» **Task description**
Your response is a verbatim copy of the listing, stripped of its images.

» **Data segment**
**********
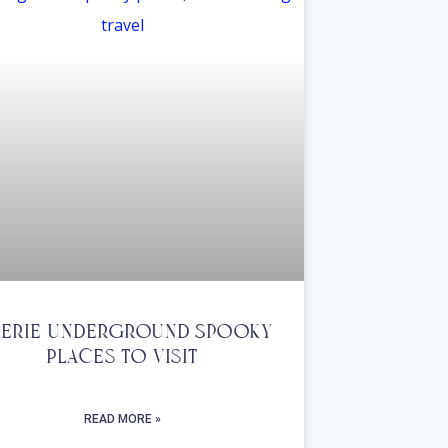
Eerie Underground Spooky
Places To Visit
READ MORE »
**********
» **Answer space**
Eerie Underground Spooky
Places To Visit
READ MORE »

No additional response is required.